Instructions for the task
Copy out every entry that follows, without a single picture.
------------------------------------------------------------------------
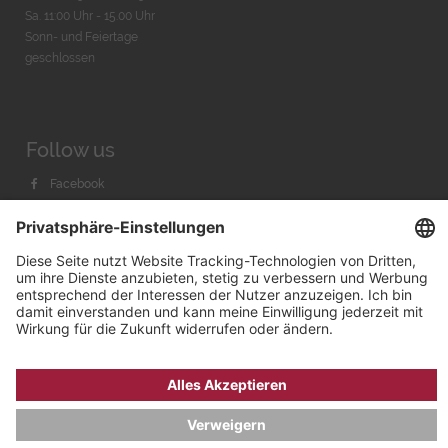
Sa. 11:00 Uhr - 15.00 Uhr
Sonn- und Feiertage
geschlossen
Follow us
Facebook
Instagram
Youtube
© 2026 by
Bachmann & Scher GmbH / Watchandco GmbH
DATENSCHUTZ
IMPRESSUM
VERSANDKOSTEN
AGB & WIDERRUF
COOKIE-EINSTELLUNGEN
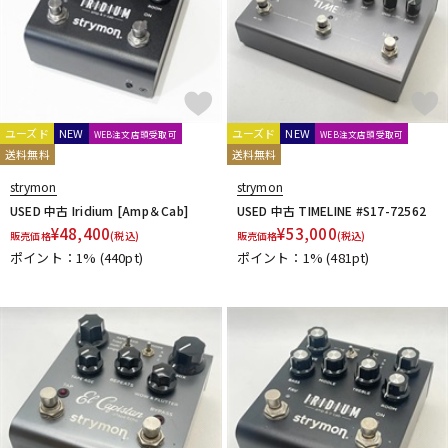
ユーズド
NEW
ユーズド
NEW
WEB注文店頭受取可
WEB注文店頭受取可
送料無料
送料無料
strymon
strymon
USED 中古 Iridium [Amp＆Cab]
USED 中古 TIMELINE #S17-72562
¥
48,400
¥
53,000
販売価格
(税込)
販売価格
(税込)
ポイント：1%
(440pt)
ポイント：1%
(481pt)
------------------------------------------------------------------------
Response below
Sa. 11:00 Uhr - 15.00 Uhr
Sonn- und Feiertage
geschlossen
Follow us
Facebook
Instagram
Youtube
© 2026 by
Bachmann & Scher GmbH / Watchandco GmbH
DATENSCHUTZ
IMPRESSUM
VERSANDKOSTEN
AGB & WIDERRUF
COOKIE-EINSTELLUNGEN
ユーズド
NEW
ユーズド
NEW
WEB注文店頭受取可
WEB注文店頭受取可
送料無料
送料無料
strymon
strymon
USED 中古 Iridium [Amp＆Cab]
USED 中古 TIMELINE #S17-72562
¥
48,400
¥
53,000
販売価格
(税込)
販売価格
(税込)
ポイント：1%
(440pt)
ポイント：1%
(481pt)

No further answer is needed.